Over at Prawfsblawg, Ethan Leib has called attention to his new article (coauthored with James Brudney) on legislative underwrites: As the first part of the abstract explains:

This article introduces a widespread but virtually unacknowledged practice in Congress and state legislatures. Not only do legislatures override judicial decisions as part of an interbranch dialogue when they disagree with judicial rulings and doctrine; they also underwrite judicial decisions when they agree with those rulings. For all the literature on the adversarial communication evidenced through legislative overriding, there is not a single paper devoted to legislative underwrites that reflect more collaborative dimensions of the interbranch dialogue. This article begins to fill that void, and in so doing it frames practical and theoretical lessons for legislative, judicial, and scholarly audiences.

This is a very interesting piece, and I encourage you to read the whole thing.  Lieb and Brudney identify an important area of communication and cooperation between the legislative and judicial branches.  Interbranch communication as a general matter is understudied, and (as the authors note) when it is examined, it it usually in the context of collisions between the branches.

I do wish Leib and Brudney had given more substantial credit (beyond a brief mention) to a little-known but important “statutory housekeeping” program initiated nearly thirty years ago by Robert Katzmann when he was still heading the Governance Institute (an arm of the Brookings Institution). Through that program, the federal appellate courts transmitted to Congress selected judicial opinions identifying problems in the text of a statute — for example, statutory provisions containing ambiguous language, or statutes whose text required the court to fill a gap to determine their appropriate scope. The transmissions were purely informational: the courts did not comment on the enclosed opinions other than to say they might be of interest, and Congress was under no obligation to make any modifications to the statute.  A 2007 review of the program concluded that Congress was making sufficient use of the opinions to justify the program’s continuation.

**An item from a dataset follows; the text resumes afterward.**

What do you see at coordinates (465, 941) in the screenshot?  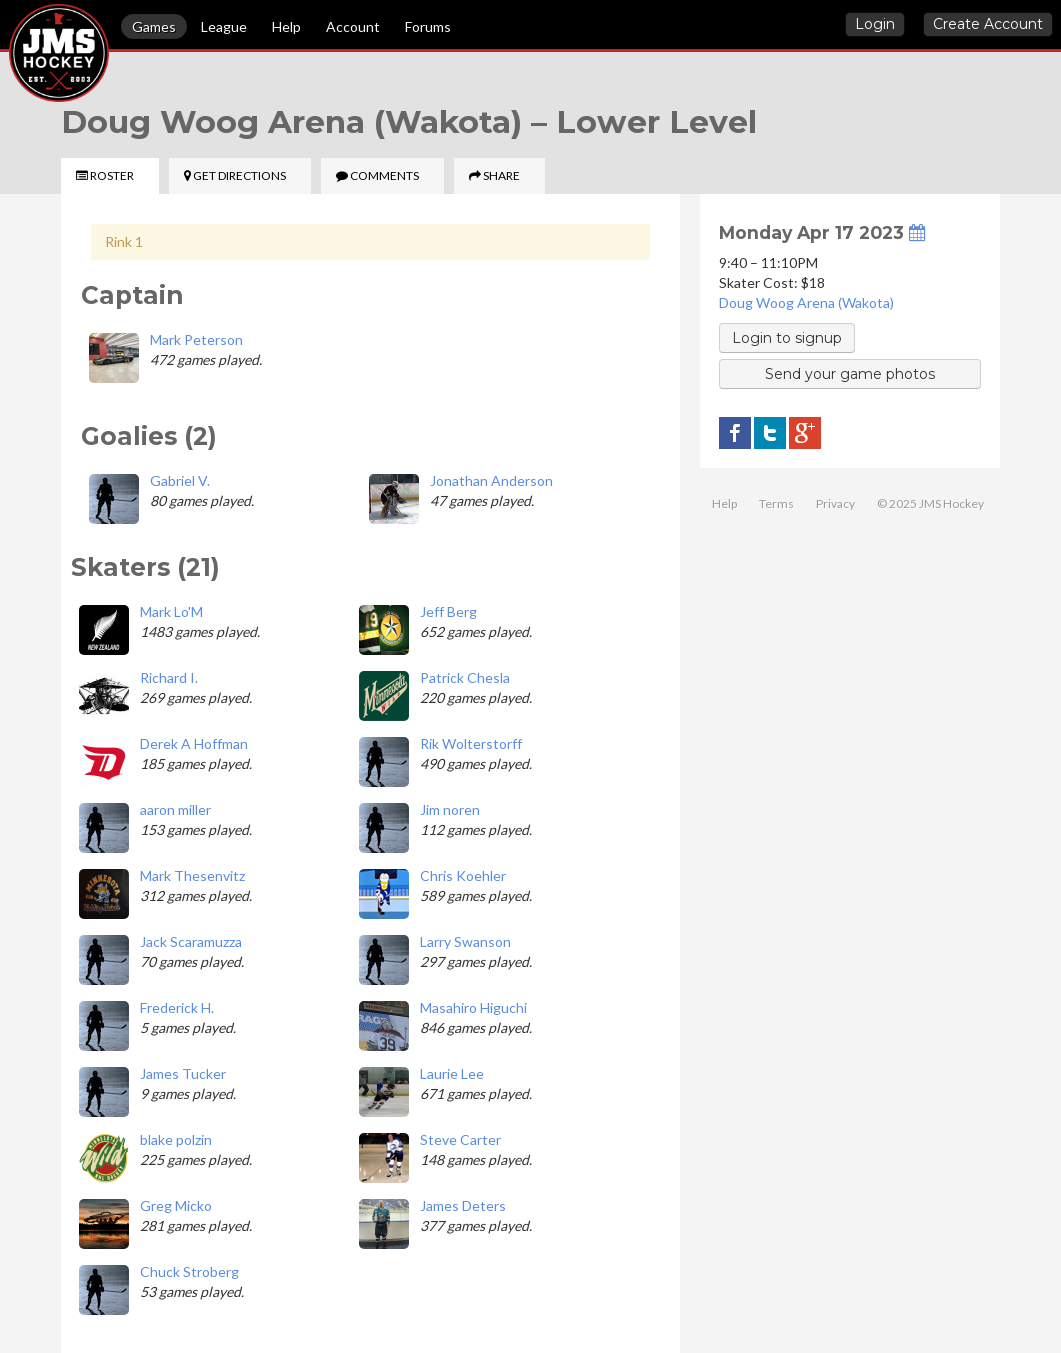 I see `Larry Swanson` at bounding box center [465, 941].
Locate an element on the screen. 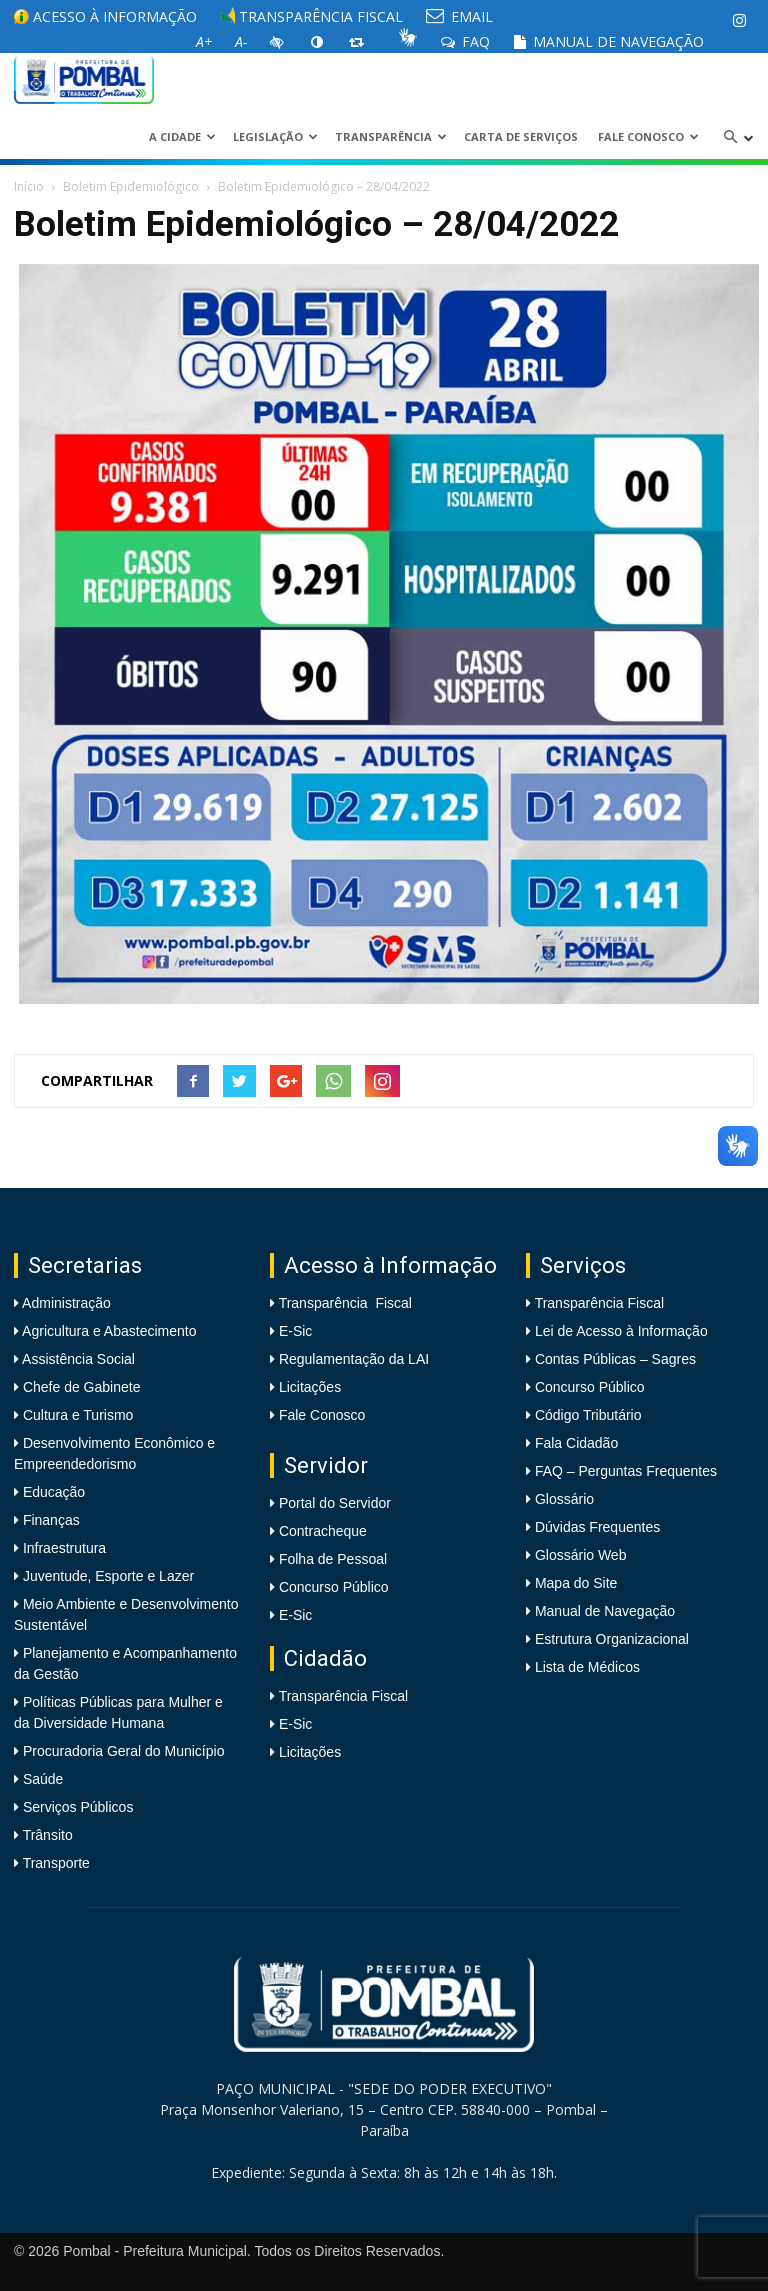  Infraestrutura [link] is located at coordinates (62, 1548).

The program itself was the product of close collaboration between the federal courts, key members of Congress, the administrative staffs of both the judicial and legislative branches, and the Governance Institute. As importantly, it set the stage for open communications between the Congress and the judiciary that was reasonably benign and suspicion-free.  Given the judiciary’s reluctance to engage Congress directly on most matters unless expressly invited to do so, the housekeeping protocols allowed courts to flag important statutory glitches for legislators without concern that they would be viewed as overstepping their bounds.  It was, in a sense, the equivalent of pointing out that someone’s shoe is untied — a small gesture, typically meant to gently assist, but which could be viewed as suspicious or even mocking if a relationship is strained or unfamiliar.

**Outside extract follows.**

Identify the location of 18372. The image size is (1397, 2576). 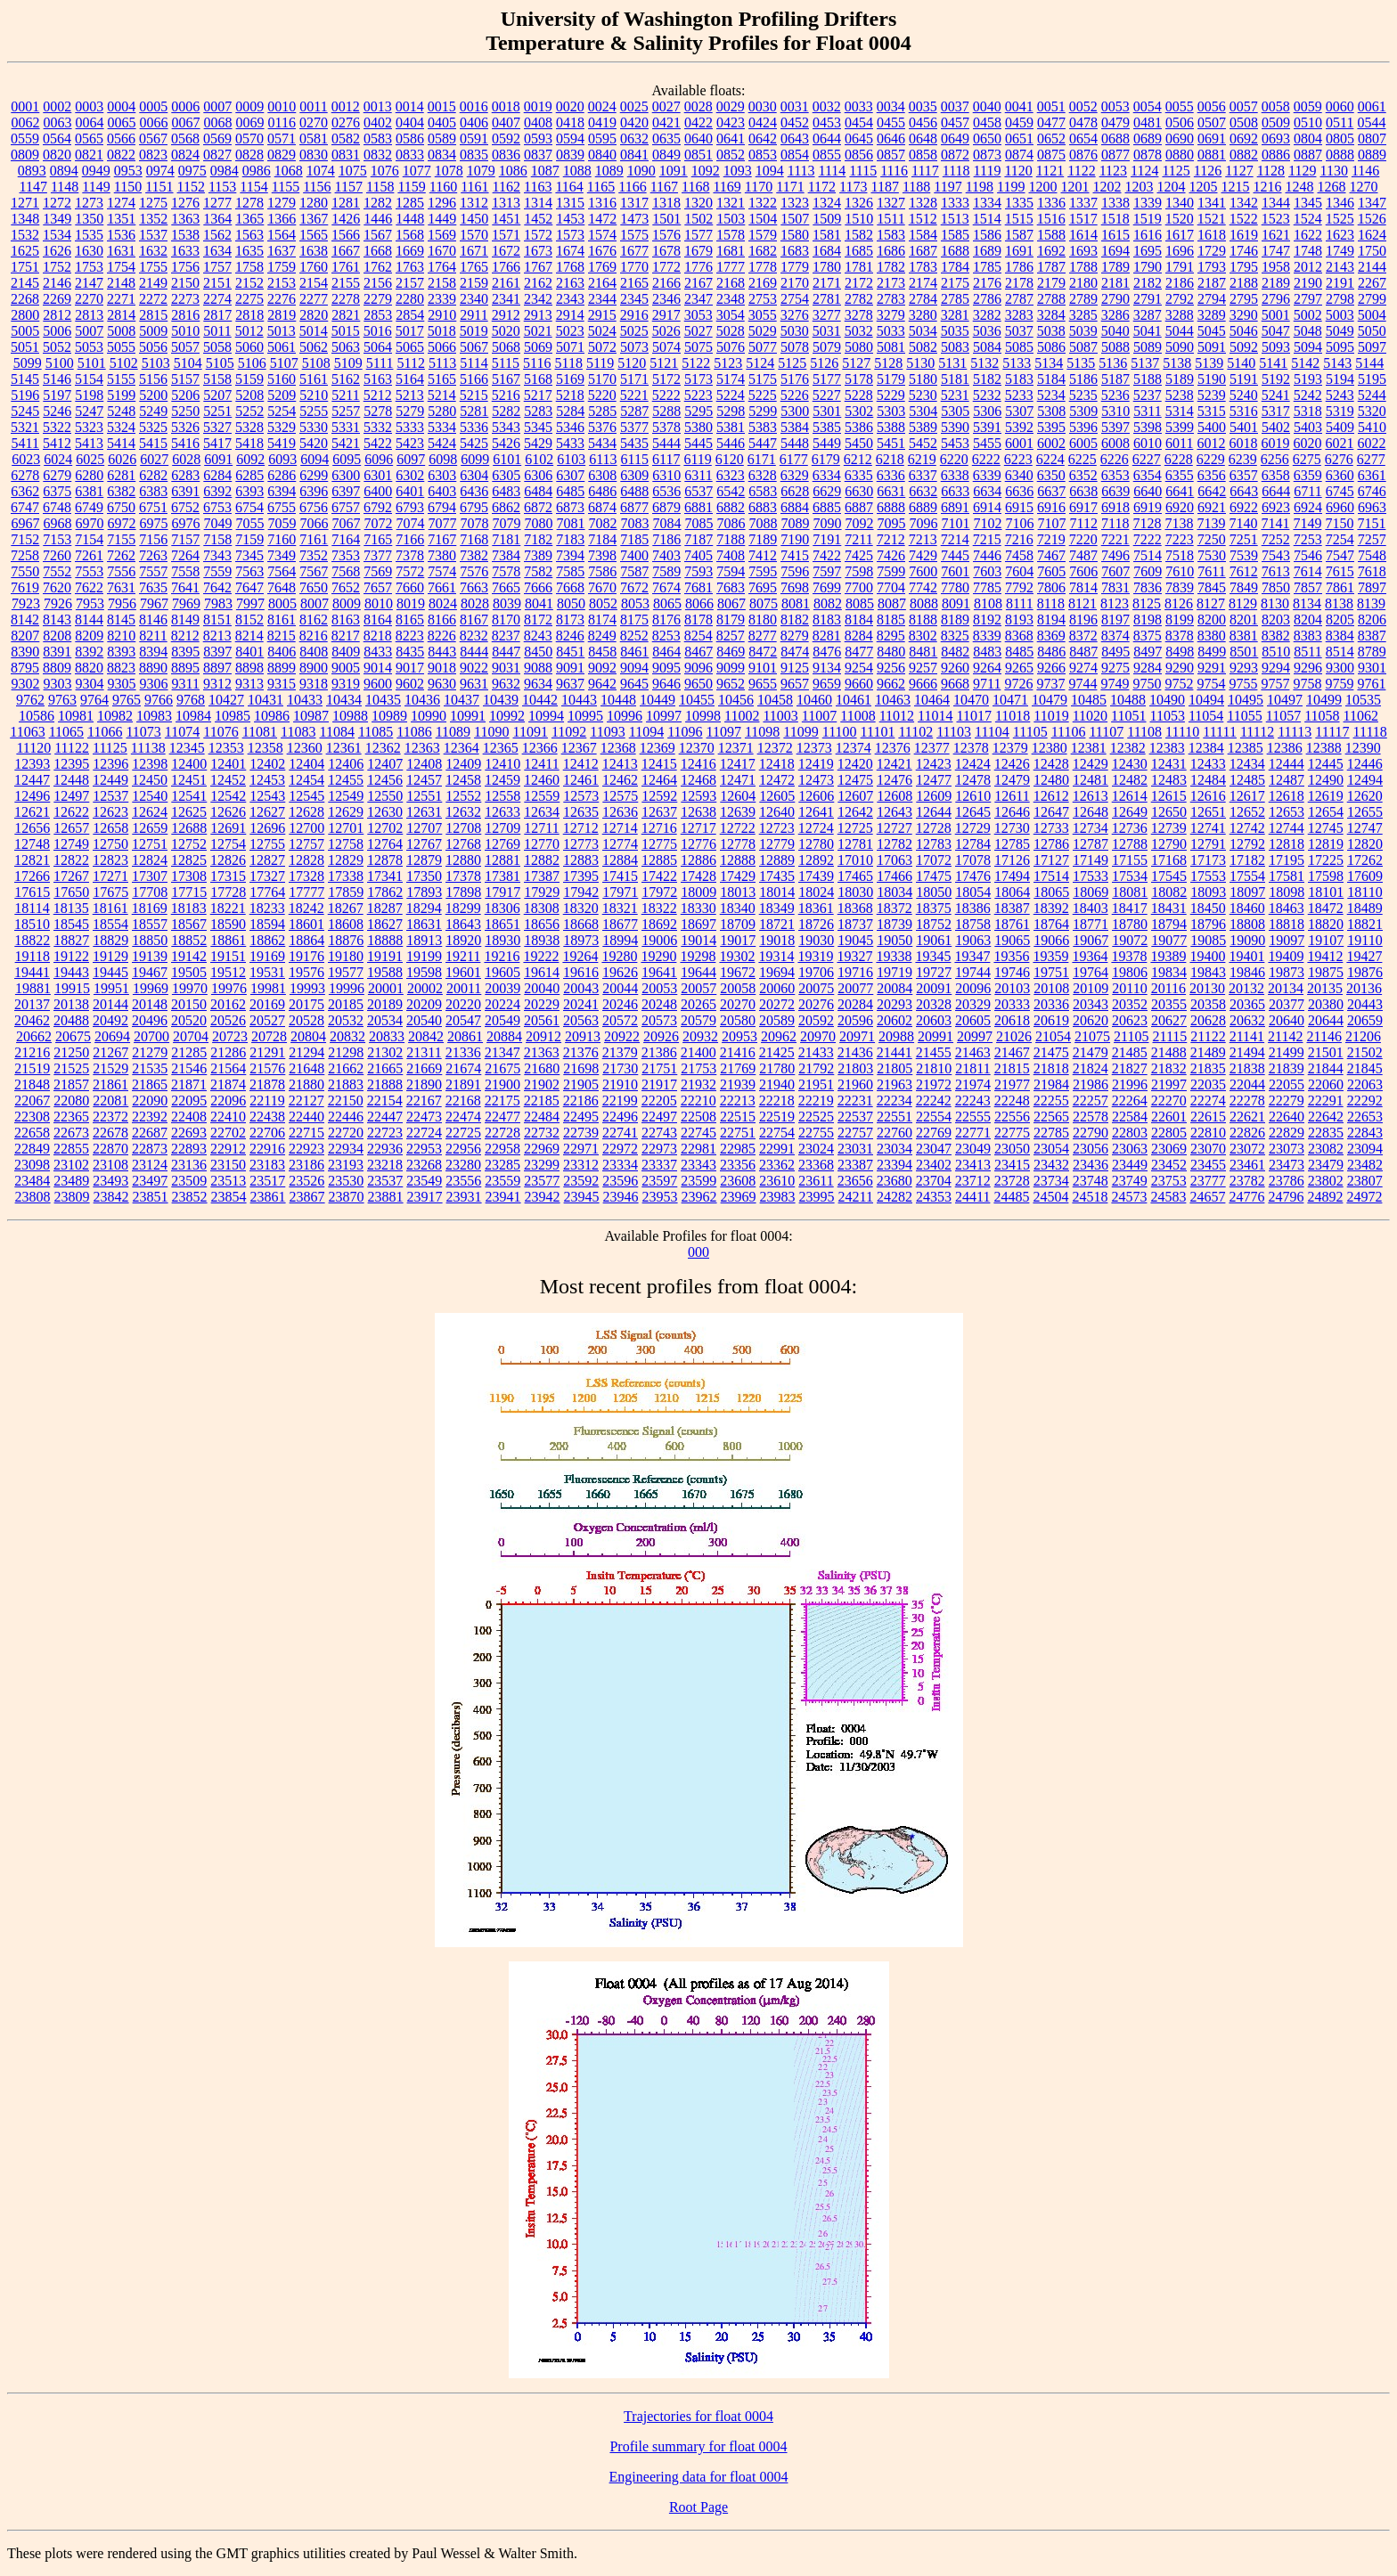 (894, 908).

The legislative underwriting that Leib and Brudney identify is broader in scope and much more ambitious than mere “housekeeping” measures.  Among other things, they imagine transmissions that travel not just from the courts to Congress, but back the other way.  This is fair enough, but the eventual success of any more expansive underwriting program will owe a significant debt to the groundwork laid by the “statutory housekeeping” program. By exchanging information and communications frequently when the stakes are small, both entities have begun to build the trust to communicate and collaborate when the stakes are larger.